Page layout parsing data
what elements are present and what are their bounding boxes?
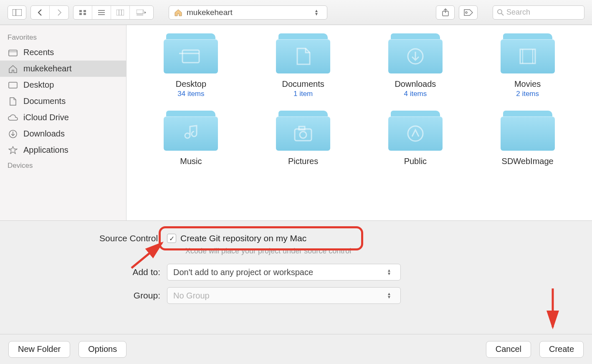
location-stepper-icon: ▲▼ [314, 9, 322, 16]
sidebar-item-applications[interactable]: Applications [0, 142, 126, 158]
sidebar-item-label: Documents [23, 96, 66, 106]
icon-view-button[interactable] [73, 6, 92, 19]
sidebar-item-recents[interactable]: Recents [0, 44, 126, 61]
folder-item[interactable]: Public [368, 111, 463, 167]
search-placeholder: Search [506, 8, 530, 17]
share-button[interactable] [436, 5, 455, 20]
folder-name: Public [404, 157, 427, 166]
folder-icon [388, 33, 443, 75]
source-control-hint: Xcode will place your project under sour… [185, 247, 592, 255]
folder-name: Documents [282, 79, 324, 89]
forward-button[interactable] [50, 6, 68, 19]
folder-item-count: 34 items [177, 90, 204, 98]
svg-point-31 [408, 126, 423, 141]
sidebar-item-label: mukekeheart [23, 64, 72, 73]
apps-icon [8, 146, 18, 155]
folder-item[interactable]: Music [143, 111, 239, 167]
svg-point-15 [466, 12, 467, 13]
folder-item[interactable]: Downloads 4 items [368, 33, 463, 98]
folder-icon [501, 33, 555, 75]
svg-rect-4 [79, 13, 82, 15]
list-view-button[interactable] [92, 6, 111, 19]
chevron-updown-icon: ▲▼ [387, 292, 395, 299]
svg-rect-0 [13, 9, 22, 16]
git-repo-checkbox-label: Create Git repository on my Mac [180, 233, 306, 243]
svg-rect-20 [9, 82, 17, 88]
sidebar-item-documents[interactable]: Documents [0, 93, 126, 109]
folder-item-count: 4 items [404, 90, 427, 98]
folder-name: Music [180, 157, 202, 166]
folder-item[interactable]: Desktop 34 items [143, 33, 239, 98]
folder-icon [388, 111, 443, 152]
sidebar-item-icloud[interactable]: iCloud Drive [0, 109, 126, 126]
folder-item[interactable]: SDWebImage [480, 111, 575, 167]
folder-name: Downloads [395, 79, 436, 89]
options-panel: Source Control: ✓ Create Git repository … [0, 220, 592, 364]
new-folder-button[interactable]: New Folder [8, 341, 70, 358]
sidebar-item-label: iCloud Drive [23, 113, 69, 122]
folder-name: Pictures [288, 157, 318, 166]
svg-rect-9 [116, 10, 124, 15]
chevron-updown-icon: ▲▼ [387, 269, 395, 276]
home-icon [174, 9, 182, 16]
svg-rect-28 [295, 129, 311, 141]
sidebar-item-label: Desktop [23, 80, 54, 90]
sidebar-heading-favorites: Favorites [0, 30, 126, 44]
sidebar-item-label: Applications [23, 145, 68, 155]
search-input[interactable]: Search [493, 5, 584, 20]
sidebar-heading-devices: Devices [0, 158, 126, 172]
svg-rect-3 [83, 10, 86, 12]
options-button[interactable]: Options [78, 341, 126, 358]
folder-name: Movies [514, 79, 541, 89]
svg-line-17 [501, 13, 503, 15]
documents-icon [8, 97, 18, 106]
add-to-label: Add to: [0, 267, 167, 277]
nav-buttons [30, 5, 69, 20]
back-button[interactable] [31, 6, 50, 19]
svg-point-16 [498, 10, 502, 14]
cloud-icon [8, 113, 18, 122]
tags-button[interactable] [459, 5, 478, 20]
group-label: Group: [0, 291, 167, 301]
file-browser: Desktop 34 items Documents 1 item Downlo… [126, 25, 592, 220]
sidebar-item-downloads[interactable]: Downloads [0, 126, 126, 142]
add-to-select[interactable]: Don't add to any project or workspace ▲▼ [167, 264, 401, 281]
folder-name: SDWebImage [502, 157, 554, 166]
folder-icon [276, 33, 330, 75]
git-repo-checkbox[interactable]: ✓ [167, 234, 176, 243]
folder-item-count: 2 items [516, 90, 539, 98]
folder-icon [501, 111, 555, 152]
add-to-value: Don't add to any project or workspace [173, 268, 313, 277]
svg-rect-12 [137, 10, 143, 14]
sidebar-item-desktop[interactable]: Desktop [0, 77, 126, 93]
search-icon [497, 9, 504, 16]
svg-rect-30 [299, 126, 305, 130]
location-label: mukekeheart [187, 8, 233, 17]
svg-rect-18 [9, 50, 17, 56]
toolbar: mukekeheart ▲▼ Search [0, 0, 592, 25]
sidebar-item-label: Recents [23, 48, 54, 57]
folder-item[interactable]: Movies 2 items [480, 33, 575, 98]
folder-item[interactable]: Pictures [256, 111, 351, 167]
folder-icon [164, 111, 218, 152]
svg-rect-22 [182, 50, 199, 63]
sidebar-item-home[interactable]: mukekeheart [0, 61, 126, 77]
view-mode-buttons [73, 5, 154, 20]
folder-icon [164, 33, 218, 75]
cancel-button[interactable]: Cancel [486, 341, 531, 358]
svg-rect-5 [83, 13, 86, 15]
gallery-view-button[interactable] [130, 6, 153, 19]
svg-rect-2 [79, 10, 82, 12]
folder-item[interactable]: Documents 1 item [256, 33, 351, 98]
sidebar-toggle-button[interactable] [8, 5, 26, 20]
source-control-label: Source Control: [0, 233, 167, 243]
create-button[interactable]: Create [539, 341, 584, 358]
group-select[interactable]: No Group ▲▼ [167, 287, 401, 304]
folder-item-count: 1 item [293, 90, 313, 98]
main-area: Favorites Recents mukekeheart Desktop Do… [0, 25, 592, 220]
folder-icon [276, 111, 330, 152]
footer: New Folder Options Cancel Create [0, 334, 592, 364]
downloads-icon [8, 129, 18, 139]
location-picker[interactable]: mukekeheart ▲▼ [169, 5, 327, 20]
column-view-button[interactable] [111, 6, 130, 19]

> PROMPT
Your answer should reproduce every line of the data verbatim and include no images.

> ANSWER SPACE
what elements are present and what are their bounding boxes?
location-stepper-icon: ▲▼ [314, 9, 322, 16]
sidebar-item-applications[interactable]: Applications [0, 142, 126, 158]
sidebar-item-label: Documents [23, 96, 66, 106]
icon-view-button[interactable] [73, 6, 92, 19]
sidebar-item-recents[interactable]: Recents [0, 44, 126, 61]
folder-item[interactable]: Public [368, 111, 463, 167]
search-placeholder: Search [506, 8, 530, 17]
share-button[interactable] [436, 5, 455, 20]
folder-name: Public [404, 157, 427, 166]
folder-icon [388, 33, 443, 75]
source-control-hint: Xcode will place your project under sour… [185, 247, 592, 255]
folder-name: Documents [282, 79, 324, 89]
forward-button[interactable] [50, 6, 68, 19]
folder-item-count: 34 items [177, 90, 204, 98]
svg-point-31 [408, 126, 423, 141]
sidebar-item-label: mukekeheart [23, 64, 72, 73]
apps-icon [8, 146, 18, 155]
folder-item[interactable]: Music [143, 111, 239, 167]
svg-point-15 [466, 12, 467, 13]
folder-item[interactable]: Downloads 4 items [368, 33, 463, 98]
folder-icon [501, 33, 555, 75]
svg-rect-4 [79, 13, 82, 15]
list-view-button[interactable] [92, 6, 111, 19]
chevron-updown-icon: ▲▼ [387, 292, 395, 299]
svg-rect-0 [13, 9, 22, 16]
git-repo-checkbox-label: Create Git repository on my Mac [180, 233, 306, 243]
svg-rect-20 [9, 82, 17, 88]
sidebar-item-documents[interactable]: Documents [0, 93, 126, 109]
folder-item-count: 4 items [404, 90, 427, 98]
folder-name: Music [180, 157, 202, 166]
folder-item[interactable]: Desktop 34 items [143, 33, 239, 98]
folder-icon [388, 111, 443, 152]
sidebar-item-icloud[interactable]: iCloud Drive [0, 109, 126, 126]
folder-item[interactable]: SDWebImage [480, 111, 575, 167]
folder-name: Downloads [395, 79, 436, 89]
options-panel: Source Control: ✓ Create Git repository … [0, 220, 592, 364]
new-folder-button[interactable]: New Folder [8, 341, 70, 358]
sidebar-item-label: iCloud Drive [23, 113, 69, 122]
folder-name: Pictures [288, 157, 318, 166]
svg-rect-9 [116, 10, 124, 15]
chevron-updown-icon: ▲▼ [387, 269, 395, 276]
home-icon [174, 9, 182, 16]
svg-rect-28 [295, 129, 311, 141]
sidebar-item-label: Desktop [23, 80, 54, 90]
sidebar-heading-favorites: Favorites [0, 30, 126, 44]
sidebar-item-label: Applications [23, 145, 68, 155]
search-input[interactable]: Search [493, 5, 584, 20]
sidebar-heading-devices: Devices [0, 158, 126, 172]
svg-rect-3 [83, 10, 86, 12]
options-button[interactable]: Options [78, 341, 126, 358]
folder-name: Movies [514, 79, 541, 89]
svg-line-17 [501, 13, 503, 15]
documents-icon [8, 97, 18, 106]
add-to-label: Add to: [0, 267, 167, 277]
nav-buttons [30, 5, 69, 20]
back-button[interactable] [31, 6, 50, 19]
svg-point-16 [498, 10, 502, 14]
cloud-icon [8, 113, 18, 122]
tags-button[interactable] [459, 5, 478, 20]
group-label: Group: [0, 291, 167, 301]
file-browser: Desktop 34 items Documents 1 item Downlo… [126, 25, 592, 220]
sidebar-item-downloads[interactable]: Downloads [0, 126, 126, 142]
add-to-select[interactable]: Don't add to any project or workspace ▲▼ [167, 264, 401, 281]
folder-name: SDWebImage [502, 157, 554, 166]
folder-icon [276, 33, 330, 75]
git-repo-checkbox[interactable]: ✓ [167, 234, 176, 243]
folder-item-count: 2 items [516, 90, 539, 98]
folder-icon [501, 111, 555, 152]
add-to-value: Don't add to any project or workspace [173, 268, 313, 277]
svg-rect-12 [137, 10, 143, 14]
sidebar-item-desktop[interactable]: Desktop [0, 77, 126, 93]
search-icon [497, 9, 504, 16]
svg-rect-30 [299, 126, 305, 130]
location-label: mukekeheart [187, 8, 233, 17]
svg-rect-18 [9, 50, 17, 56]
toolbar: mukekeheart ▲▼ Search [0, 0, 592, 25]
sidebar-item-label: Recents [23, 48, 54, 57]
folder-item[interactable]: Movies 2 items [480, 33, 575, 98]
folder-item[interactable]: Pictures [256, 111, 351, 167]
folder-icon [164, 111, 218, 152]
svg-rect-22 [182, 50, 199, 63]
sidebar-item-home[interactable]: mukekeheart [0, 61, 126, 77]
view-mode-buttons [73, 5, 154, 20]
folder-icon [164, 33, 218, 75]
cancel-button[interactable]: Cancel [486, 341, 531, 358]
svg-rect-5 [83, 13, 86, 15]
gallery-view-button[interactable] [130, 6, 153, 19]
svg-rect-2 [79, 10, 82, 12]
folder-item[interactable]: Documents 1 item [256, 33, 351, 98]
sidebar-toggle-button[interactable] [8, 5, 26, 20]
source-control-label: Source Control: [0, 233, 167, 243]
create-button[interactable]: Create [539, 341, 584, 358]
group-select[interactable]: No Group ▲▼ [167, 287, 401, 304]
folder-item-count: 1 item [293, 90, 313, 98]
main-area: Favorites Recents mukekeheart Desktop Do… [0, 25, 592, 220]
folder-icon [276, 111, 330, 152]
footer: New Folder Options Cancel Create [0, 334, 592, 364]
downloads-icon [8, 129, 18, 139]
location-picker[interactable]: mukekeheart ▲▼ [169, 5, 327, 20]
column-view-button[interactable] [111, 6, 130, 19]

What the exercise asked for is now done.